Interview-vérité du chanteur/porte-parole et âme du groupe, Mike.

Question : Vous voici de retour 4 ans après Debout Les Yeux Ouverts. Faut-il savoir s’arrêter pour mieux revenir?

Mike : Bon, relativisons la chose. Il y a eu deux ans et demi de tournée après l’album précédent… Ensuite, il fallait prendre le temps de faire les choses correctement. Ne pas suivre le rythme imposé par l’industrie du disque. Il faut faire un album quand on le sent, quand ça se justifie artistiquement.

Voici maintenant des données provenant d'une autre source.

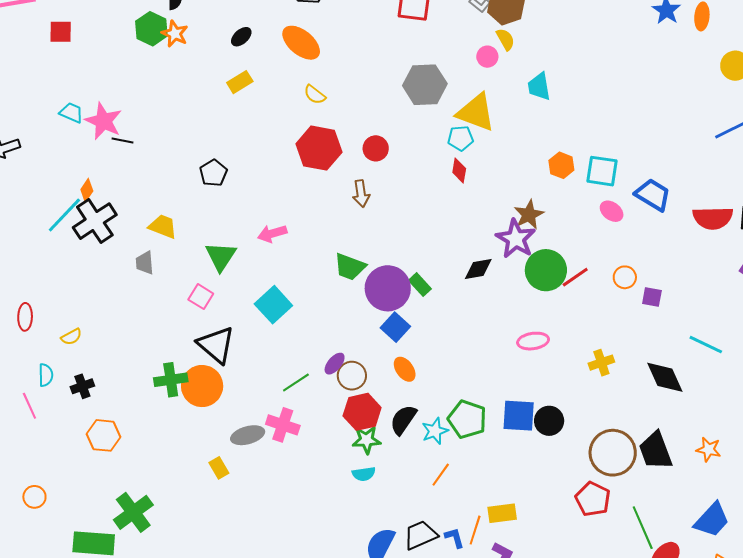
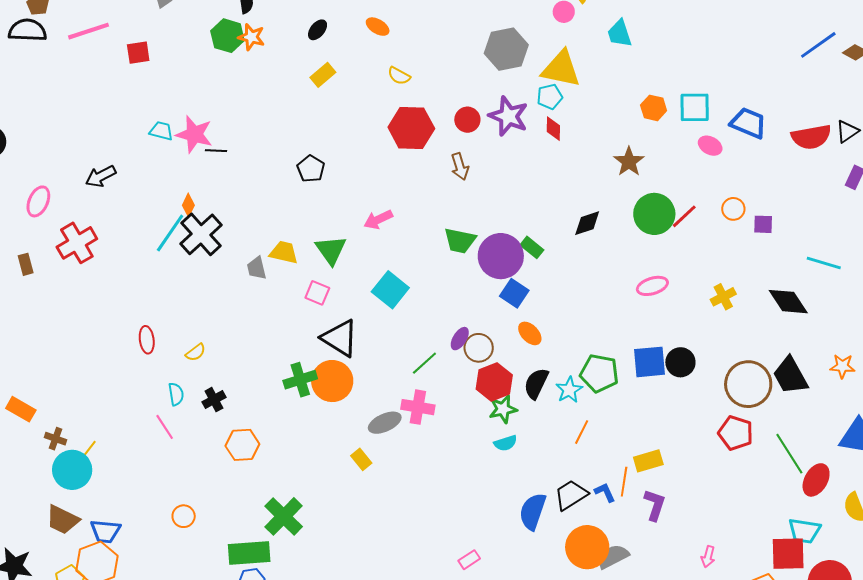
orange ellipse: (301, 43) -> (378, 27), size x0.6
yellow trapezoid: (163, 226) -> (284, 252), moved
purple star: (516, 239) -> (508, 116), moved

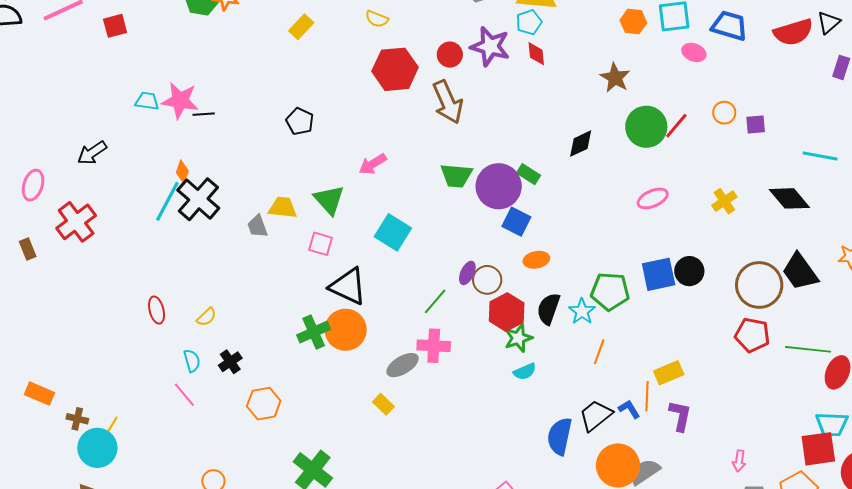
brown arrow: (460, 167) -> (448, 102), size x1.6
orange ellipse: (530, 333) -> (536, 260), turned -50
green line: (789, 454) -> (808, 349), turned -45

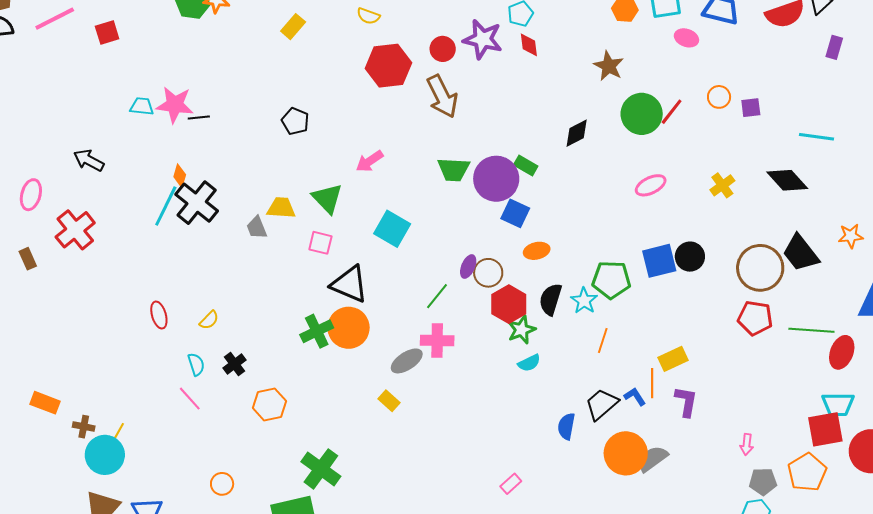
black arrow: (92, 153) -> (89, 160), turned 64
blue semicircle: (560, 436) -> (566, 426), size x0.7

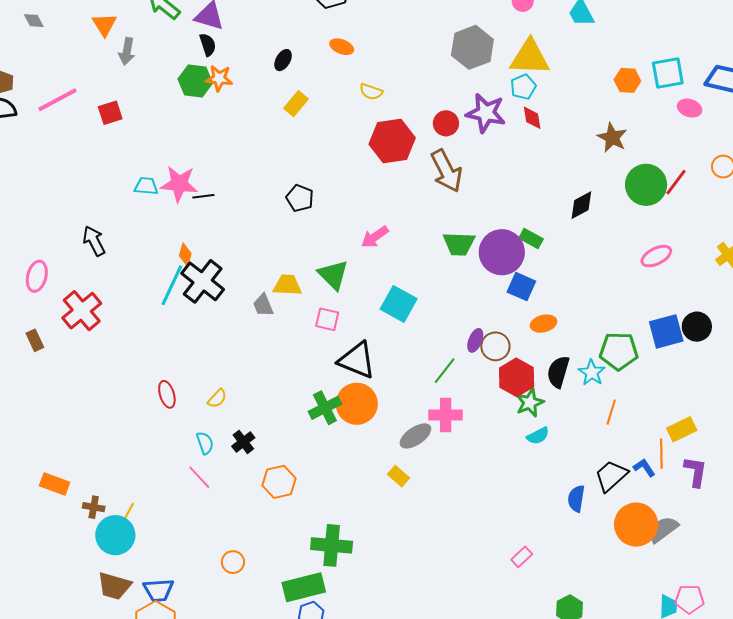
black arrow: (89, 160) -> (94, 241), turned 36
green cross: (321, 469) -> (332, 545), turned -30

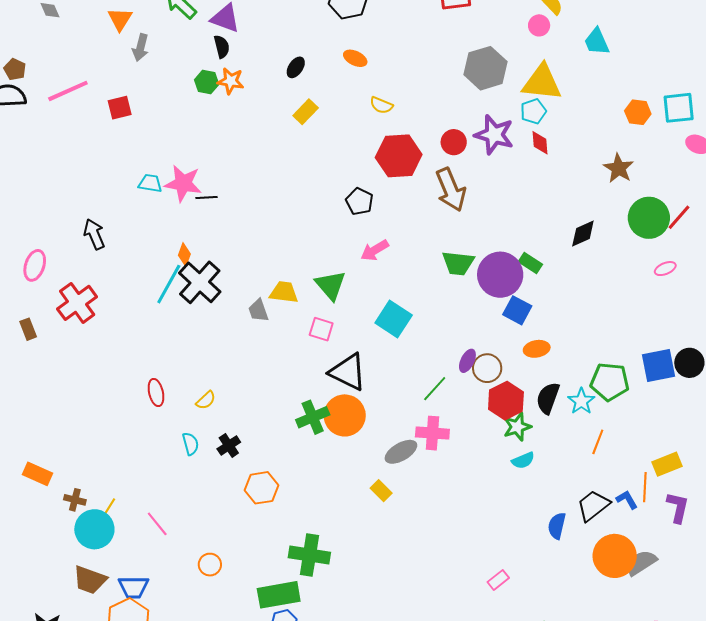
green hexagon: (195, 81) -> (207, 82), size x0.7
black pentagon: (300, 198) -> (359, 201), moved
pink ellipse: (656, 256) -> (665, 269), moved, size x0.7
pink line: (199, 477) -> (157, 524), moved

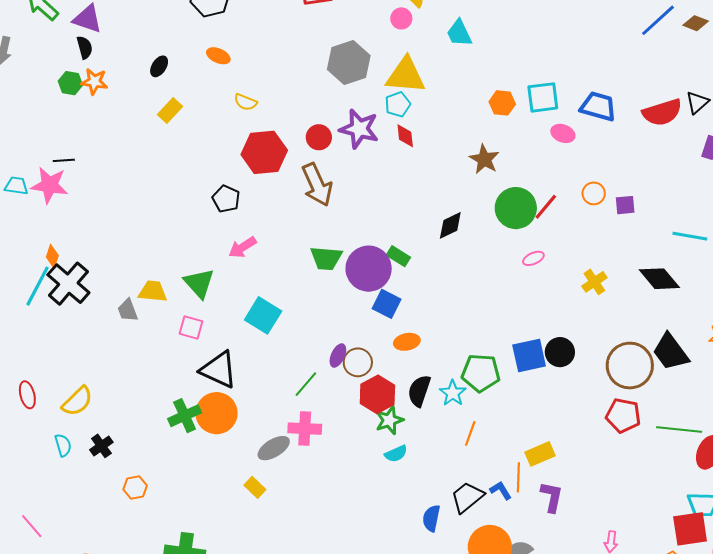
black line: (207, 197) -> (64, 160), moved
yellow semicircle: (206, 400) -> (77, 401), size x1.6
orange hexagon: (262, 488) -> (135, 488), size x0.7

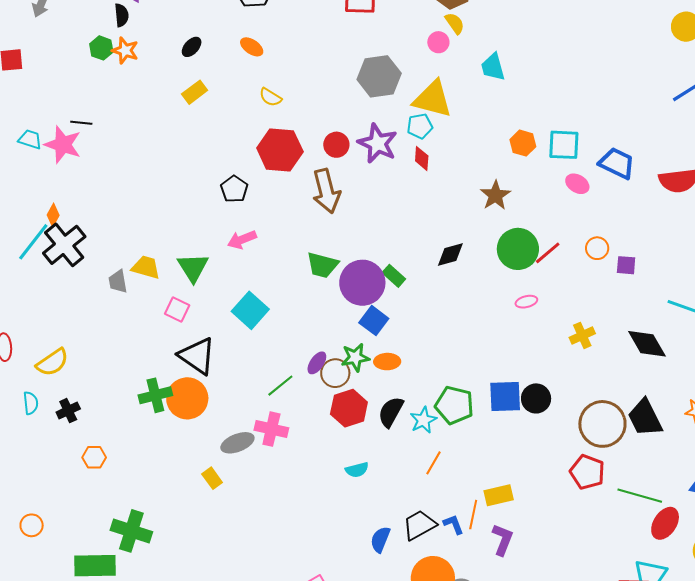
green star: (389, 420) -> (355, 357), moved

Et puis, certains membres du groupe en ont profité pour travailler sur des projets personnels… il est bon de s’aérer de temps en temps.

Q : Vous avez 17 années de concerts, vous avez été disque d’or (au minimum) sur tous vos albums… est-ce que vous continuez à vous faire plaisir en enregistrant des disques ?

M. : Chez moi, la notion de sincérité est liée à la notion de plaisir. On a un engagement envers nous même et du coup, envers notre public : être sincère dans ce que l’on fait. On ne cherche pas à faire pour que cela plaise, on fait pour que l’on se retrouve dans notre travail… on espère ensuite que ça touchera un grand nombre de personnes.

Q : Dans une chanson comme “J’admire”, vous dites que les actes sont plus importants que les mots.

M. : Oui, je le pense. J’ai écrit ça par rapport à la réputation qu’on a d’être un groupe militant et engagé. J’ai toujours été mal à l’aise avec cette étiquette là parce qu’on ne fait que de petites chansons… ce n’est pas nous avec nos guitares qui allons changer quelque chose à notre société. Moi, j’ai beaucoup d’admiration pour les gens qui travaillent sur le terrain. Ce morceau permet de resituer le propos.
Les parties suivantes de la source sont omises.